There has been much coverage in the press of late about the surge in the number of clinical negligence claims that are being brought and the consequential and devastating effect that this is having on the already over-stretched NHS budget. The Law Gazette recently reported that the Medical Defence Union “MDU”, which indemnifies clinicians against claims, has reported an all-time high of litigation against their members. They say that 2011 saw an increase of 10% in the number of active claims managed by them and they expect this trend to continue in 2012.
Earlier this year a report from the NHS Litigation Authority showed the value of payouts for clinical and non-clinical claims in 2011-2012 increased by 46% from last year’s bill of £911million. Compensation for patients harmed due to clinical negligence totalled £1.28billion, a fact which the press were only too quick to pick up on. With a number of one-sided stories quoting statistics designed to scare the tax payer, it didn’t take long before the clinical negligence lawyers acting on behalf of those receiving these damages payouts were being targeted as one of the main causes for the NHS’ increasing costs.
The main complaint is that solicitors offering “no win, no fee” conditional fee agreements (where the claimant pays nothing if their claim is not successful) encouraged litigants to pursue claims which lack merit on the basis that there is no financial risk to them if their claim is unsuccessful. However, the reality is that no-one brings legal proceedings lightly. The emotional and time cost is too great. Patients bring clinical negligence claims because they have been injured by their healthcare. Patients only succeed in bringing such claims when they have been injured by care that is so poor that no reasonably competent clinician would have provided it.

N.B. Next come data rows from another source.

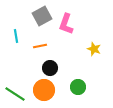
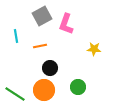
yellow star: rotated 16 degrees counterclockwise
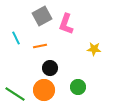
cyan line: moved 2 px down; rotated 16 degrees counterclockwise
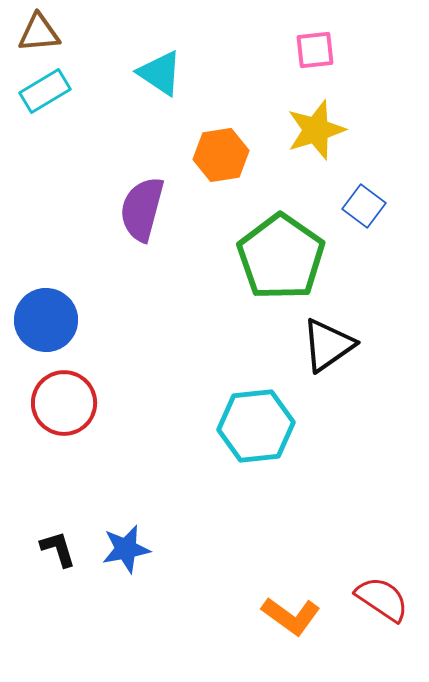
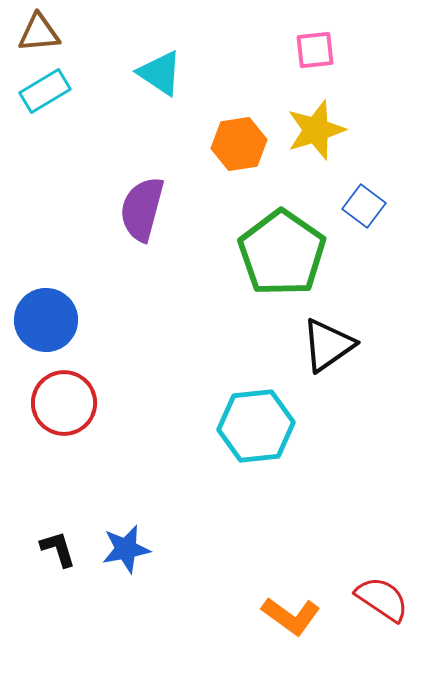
orange hexagon: moved 18 px right, 11 px up
green pentagon: moved 1 px right, 4 px up
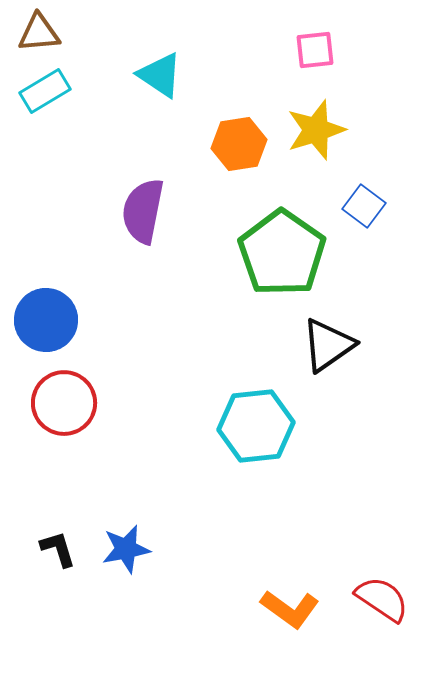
cyan triangle: moved 2 px down
purple semicircle: moved 1 px right, 2 px down; rotated 4 degrees counterclockwise
orange L-shape: moved 1 px left, 7 px up
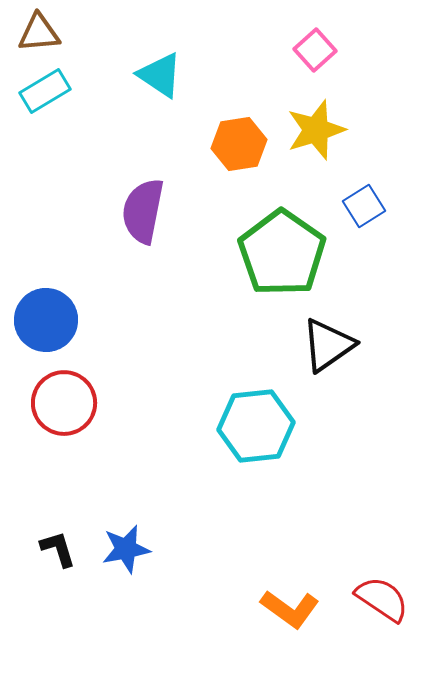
pink square: rotated 36 degrees counterclockwise
blue square: rotated 21 degrees clockwise
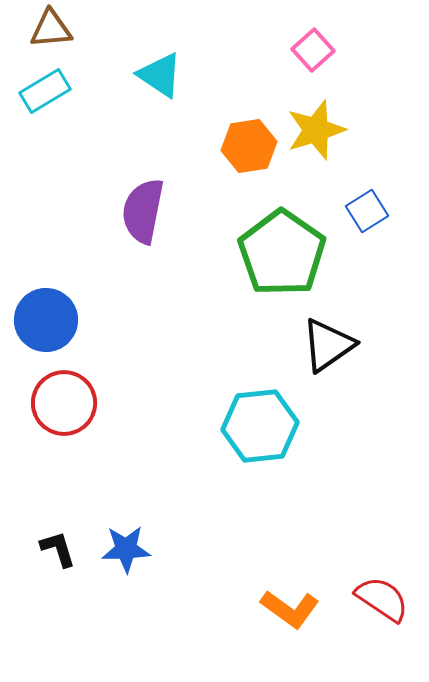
brown triangle: moved 12 px right, 4 px up
pink square: moved 2 px left
orange hexagon: moved 10 px right, 2 px down
blue square: moved 3 px right, 5 px down
cyan hexagon: moved 4 px right
blue star: rotated 9 degrees clockwise
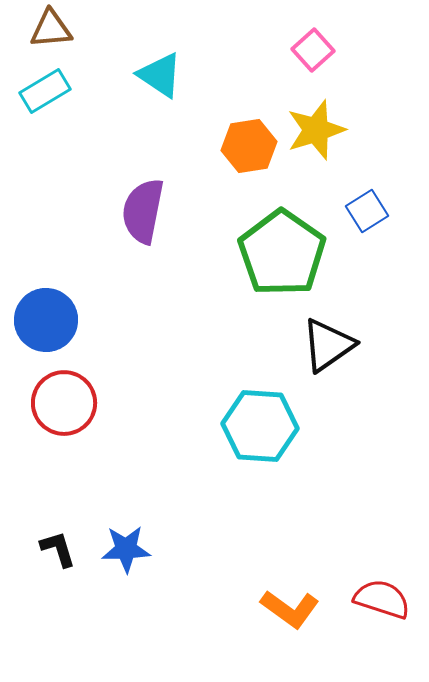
cyan hexagon: rotated 10 degrees clockwise
red semicircle: rotated 16 degrees counterclockwise
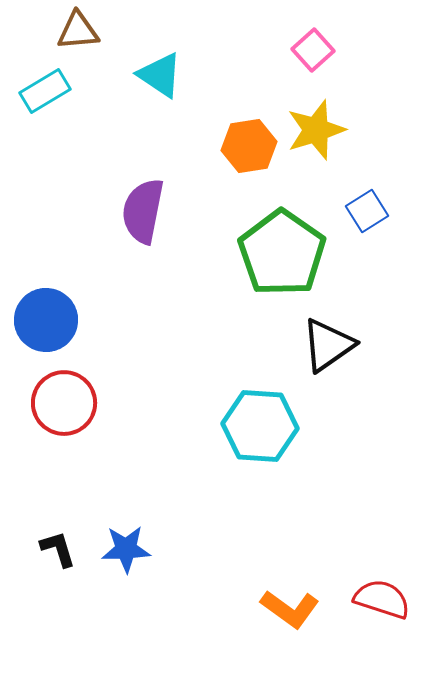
brown triangle: moved 27 px right, 2 px down
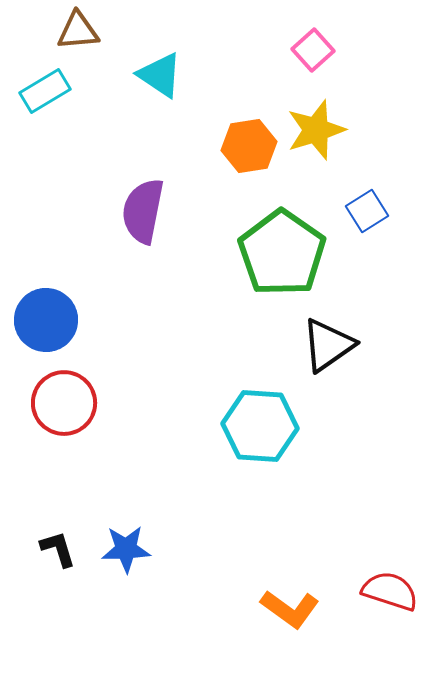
red semicircle: moved 8 px right, 8 px up
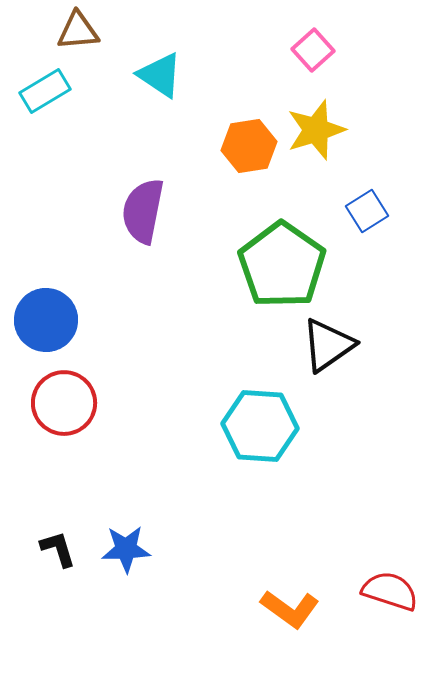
green pentagon: moved 12 px down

The level of damages awards has also been criticised by the Chief Executive of the MDU, Christine Tompkins, who said “Our next campaign on behalf of our members is to persuade the government to address the costs of damages awards themselves” and went on to note that some individual settlements rose to more than £5million. Out of context, figures such as this can seem incredibly high and may cause people to wonder whether there may be some credence in the argument. However, it is important to bear in mind that the legal basis of a damages claim is to put the claimant back in the position that they would have been in if the negligence hadn’t happened (so far as it is possible to do so). The cost of providing ongoing care, therapy, specialist equipment and adapted accommodation - in the cases involving the most serious injuries (such as spinal injuries or brain damage), can be significant, and it is these types of case which attract the level of damages referred to above.
So why are the number of medical negligence claims rising? Some commentators suggest that people are becoming more litigious and this accounts for the rise in the number of claims being brought. An alternative suggestion is that, with ever-increasing pressures on NHS resources, comes an impact on patient safety. The suggestion is denied by Jill Harding, head of claims for the MDU, who said “The increase in claim numbers is not, we believe, driven by deteriorating standards of care, or a change in the underlying type of incidents that are giving rise to claims.”
Whatever the cause of the increase in clinical negligence claims, the government is implementing changes in April 2013 designed to reduce the costs associated with these claims. There is concern in the profession that the changes limit claimants’ access to justice by limiting the options for bringing claims and reducing the compensation available. Nonetheless, what is clear is that those who are injured by medical negligence have a right to claim compensation for their injuries.